Después de once días evacuados en Ronda (Málaga), la mayor parte de los vecinos del municipio gaditano de Grazalema ha podido volver este lunes a sus casas. Ahora queda mucho trabajo por hacer para ir recuperando la normalidad tras las intensas lluvias que han afectado a toda la zona de la sierra de Cádiz y de la serranía de Ronda.
En "Despierta Andalucía" hablamos con José María Barea, vecino de Grazalema, un pueblo que vive esencialmente del turismo.

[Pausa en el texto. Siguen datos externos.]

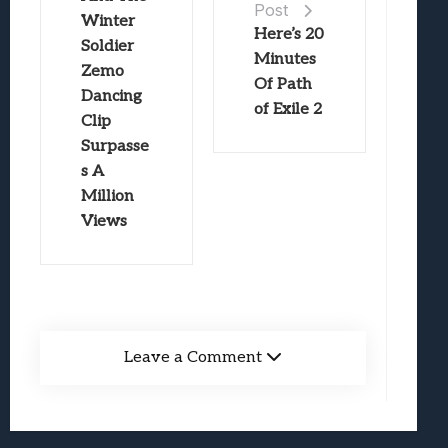
Post
Winter
Here’s 20
Soldier
Minutes
Zemo
Of Path
Dancing
of Exile 2
Clip
Surpasse
s A
Million
Views
Leave a Comment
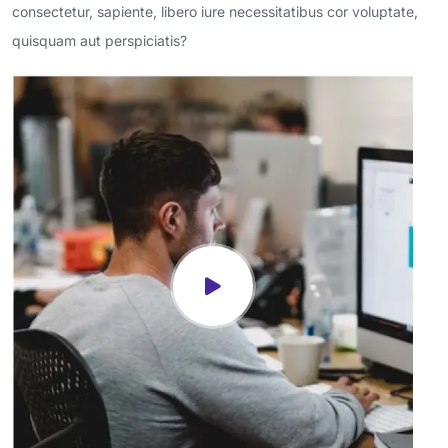
consectetur, sapiente, libero iure necessitatibus cor voluptate,
quisquam aut perspiciatis?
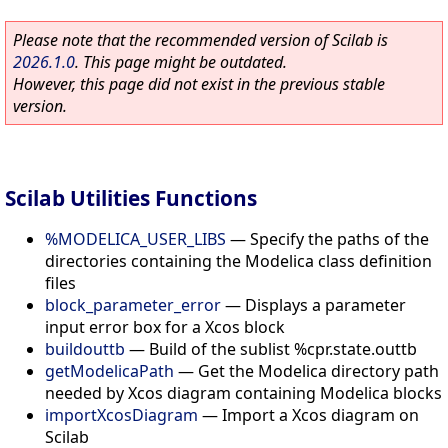
Please note that the recommended version of Scilab is
2026.1.0
. This page might be outdated.
However, this page did not exist in the previous stable
version.
Scilab Utilities Functions
%MODELICA_USER_LIBS
—
Specify the paths of the
directories containing the Modelica class definition
files
block_parameter_error
—
Displays a parameter
input error box for a Xcos block
buildouttb
—
Build of the sublist %cpr.state.outtb
getModelicaPath
—
Get the Modelica directory path
needed by Xcos diagram containing Modelica blocks
importXcosDiagram
—
Import a Xcos diagram on
Scilab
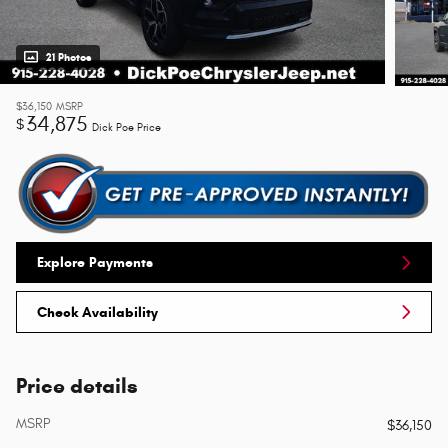
21 Photos
$36,150
MSRP
34,875
$
Dick Poe Price
Explore Payments
Check Availability
Price details
MSRP
$36,150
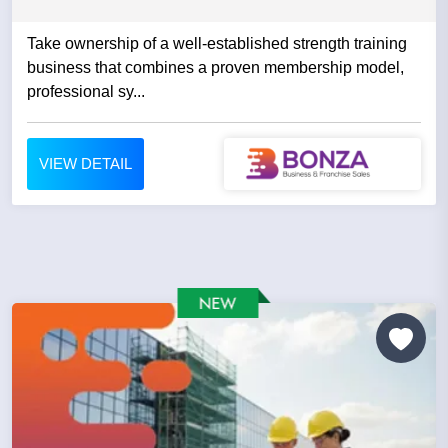
Take ownership of a well-established strength training
business that combines a proven membership model,
professional sy...
VIEW DETAIL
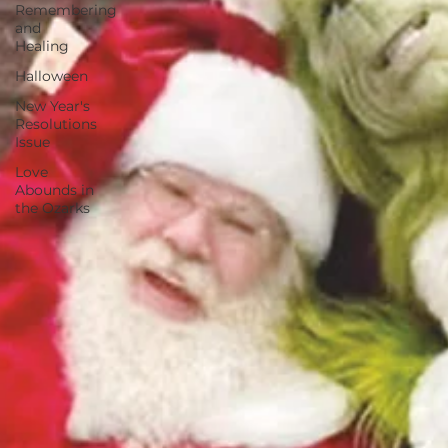
Remembering
and
Healing
Halloween
New Year's
Resolutions
Issue
Love
Abounds in
the Ozarks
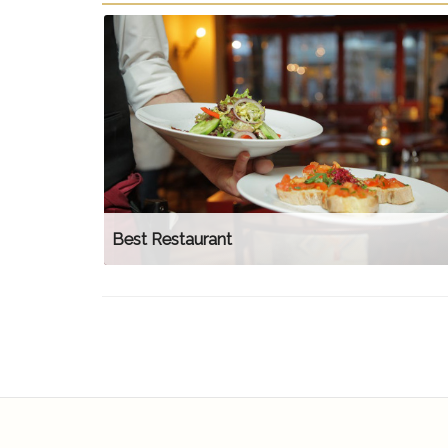
Best Restaurant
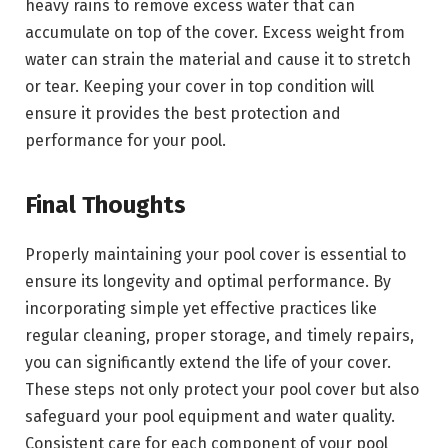
heavy rains to remove excess water that can
accumulate on top of the cover. Excess weight from
water can strain the material and cause it to stretch
or tear. Keeping your cover in top condition will
ensure it provides the best protection and
performance for your pool.
Final Thoughts
Properly maintaining your pool cover is essential to
ensure its longevity and optimal performance. By
incorporating simple yet effective practices like
regular cleaning, proper storage, and timely repairs,
you can significantly extend the life of your cover.
These steps not only protect your pool cover but also
safeguard your pool equipment and water quality.
Consistent care for each component of your pool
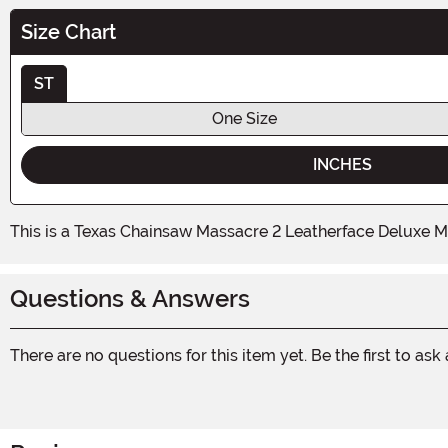
Size Chart
ST
One Size
INCHES
This is a Texas Chainsaw Massacre 2 Leatherface Deluxe M
Questions & Answers
There are no questions for this item yet. Be the first to ask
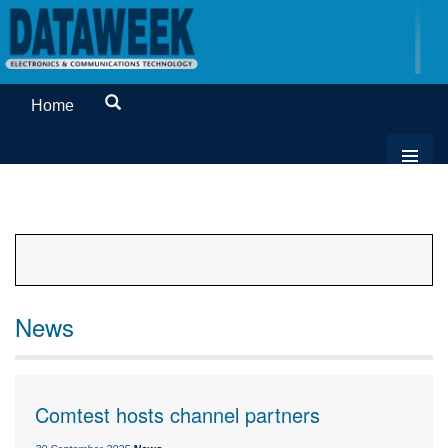
Home
News
Comtest hosts channel partners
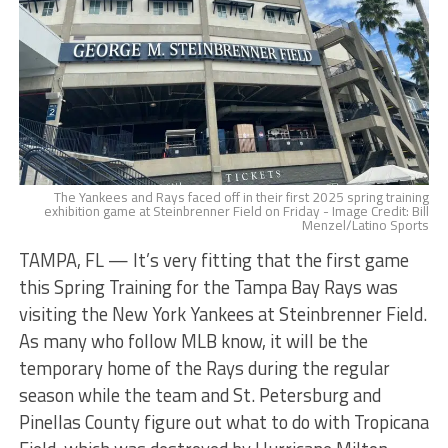
The Yankees and Rays faced off in their first 2025 spring training
exhibition game at Steinbrenner Field on Friday - Image Credit: Bill
Menzel/Latino Sports
TAMPA, FL — It’s very fitting that the first game
this Spring Training for the Tampa Bay Rays was
visiting the New York Yankees at Steinbrenner Field.
As many who follow MLB know, it will be the
temporary home of the Rays during the regular
season while the team and St. Petersburg and
Pinellas County figure out what to do with Tropicana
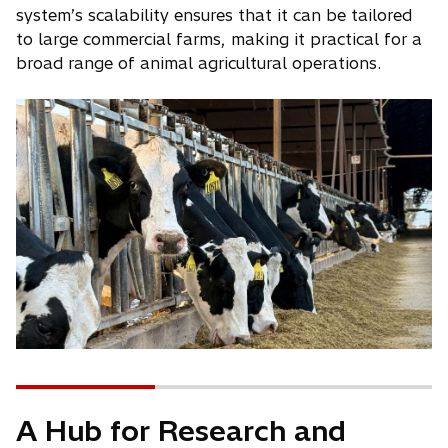
system’s scalability ensures that it can be tailored
to large commercial farms, making it practical for a
broad range of animal agricultural operations.
A Hub for Research and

Él es uno de los muchos empresarios que tuvieron que dejar sus negocios en el aire, cerrando la puerta sin saber qué se iban a encontrar a la vuelta.
En el pueblo "hará falta limpiar y poner todo un poco en orden, pero está todo perfecto", asegura.
Dueño de dos restaurantes, Barea nos cuenta que lo primero que hizo al llegar fue ir a sus locales a ver cómo estaban y que lo encontró todo bien, salvo los productos perecederos. "Lo de las neveras hay que tirarlo todo", algo que ya tenía previsto.
Durante estos días evacuados en Ronda, José María se ha encargado de ayudar en las tareas de intendencia, tanto de comida como de ropa. "Había cocineros de Ronda y muchos voluntarios", recuerda.
Ahora toca hacer cuentas de las pérdidas económicas. "Los seguros sociales llegarán a primeros de mes y los gastos que conlleva tener dos negocios abiertos con 22 personas...", enumera.
"A la hora de abrir el negocio, una de las cosas que nos tiene retenidos es el estado de las carreteras", explica, ya que "hay accesos a Grazalema, pero hay muchas carreteras que están muy dañadas".
Y respecto a la fecha en la que va a reabrir sus restaurantes, asegura que "cuanto antes". "Vamos a valorar hoy qué necesitamos", con la idea de empezar dentro de unos días o como mucho dentro de una semana.